毕竟是不光彩的往事,兴许是为了掩饰尴尬,我离开伞下,冒着毛毛小雨,双手张开,像鸟一样展翅沿着喷水池走,边走边说,“那天晚上是我们校长来保我的,姓杨,那天晚上他请我吃火锅,跟我说了很多很多。”
我蹲了下来,托着腮,而康子弦用伞遮着我,我在伞下低低自言自语,“不知道你懂不懂?那时我挺彷徨的,我觉得我妈快跟人跑了,菲哥也有远大的前程,坦白说,我有点自暴自弃来着……现在想起来,杨校长算是我恩人了,那天晚上他讲的所有话,我都记在脑子里,一辈子都不打算忘掉。”
我投入地回忆着,甚至忘记了身边有个男人在做我的听众,我只是回想着那个令我的人生出现转折的夜。
“他说,亮亮你不能一辈子都坐在警车后面,你要坐前面,你可以的。顽石蒙蔽了所有人的眼睛,亮亮,拂去你身上的沙尘,向所有人证明你是一颗金子……”

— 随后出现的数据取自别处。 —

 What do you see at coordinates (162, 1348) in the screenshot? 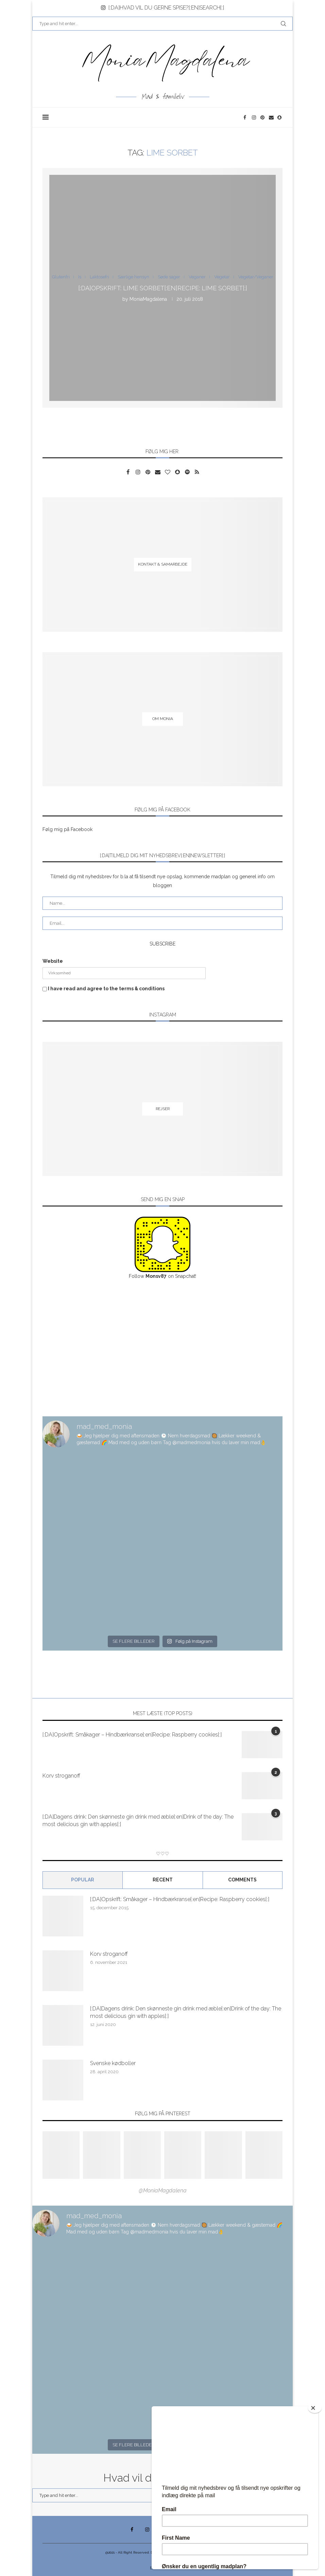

说到这裏,我猛然回神,抬起头来笑眯眯看着康子弦,愉快地说,“本来我妈就最讨厌我做警察,为了顺便气气她,我就报名当警察啦。老杨很够意思,帮我消了档案上所有的不良记录。”
我捧着脸,讨赏似的问康子弦,“哎,你快看看我身上是不是散发金光?”
康子弦意味不明地望着我,眼眸里有粼粼水光在跳跃,过了好一会,我以为他犯困,他突然出手拍拍我的头,像是把我当成讨糖吃的小孩,用很温柔的声音说,“看到了……你不是黑羊,你是金鱼。”
他的声音随风散开,带着真挚的祝福,“我相信,有一天你会遇到一个要把你好好养在水里,让你自由游泳的男人。”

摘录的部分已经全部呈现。